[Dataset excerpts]
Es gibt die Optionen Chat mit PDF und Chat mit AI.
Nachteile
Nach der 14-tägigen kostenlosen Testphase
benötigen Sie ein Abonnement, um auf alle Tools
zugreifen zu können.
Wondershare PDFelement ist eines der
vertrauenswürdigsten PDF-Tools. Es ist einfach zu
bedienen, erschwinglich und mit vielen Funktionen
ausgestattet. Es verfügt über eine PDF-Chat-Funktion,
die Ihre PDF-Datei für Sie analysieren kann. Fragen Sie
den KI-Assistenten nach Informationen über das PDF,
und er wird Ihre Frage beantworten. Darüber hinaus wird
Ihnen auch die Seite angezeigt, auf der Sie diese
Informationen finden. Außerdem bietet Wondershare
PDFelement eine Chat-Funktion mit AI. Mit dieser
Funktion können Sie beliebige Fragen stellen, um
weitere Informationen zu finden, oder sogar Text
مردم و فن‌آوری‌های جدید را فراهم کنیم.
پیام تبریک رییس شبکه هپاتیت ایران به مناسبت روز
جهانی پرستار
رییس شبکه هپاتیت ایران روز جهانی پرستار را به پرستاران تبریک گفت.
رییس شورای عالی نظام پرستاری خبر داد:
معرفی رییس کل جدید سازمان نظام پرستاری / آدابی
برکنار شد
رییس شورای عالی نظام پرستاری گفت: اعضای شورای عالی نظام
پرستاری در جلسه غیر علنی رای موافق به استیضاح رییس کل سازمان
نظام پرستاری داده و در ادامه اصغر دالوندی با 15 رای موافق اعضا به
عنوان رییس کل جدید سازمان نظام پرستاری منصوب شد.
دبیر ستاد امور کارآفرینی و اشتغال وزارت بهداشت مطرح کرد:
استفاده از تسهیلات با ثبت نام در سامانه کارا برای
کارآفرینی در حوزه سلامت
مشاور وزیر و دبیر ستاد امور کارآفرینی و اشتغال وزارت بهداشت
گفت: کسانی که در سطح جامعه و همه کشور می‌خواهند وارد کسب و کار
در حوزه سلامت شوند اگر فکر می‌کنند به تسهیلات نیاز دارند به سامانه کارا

_AIM OF THE EXERCISE_
Across the data, find each line that has "Tools" in it and copy that line.

_YOUR RESPONSE_
benötigen Sie ein Abonnement, um auf alle Tools
vertrauenswürdigsten PDF-Tools. Es ist einfach zu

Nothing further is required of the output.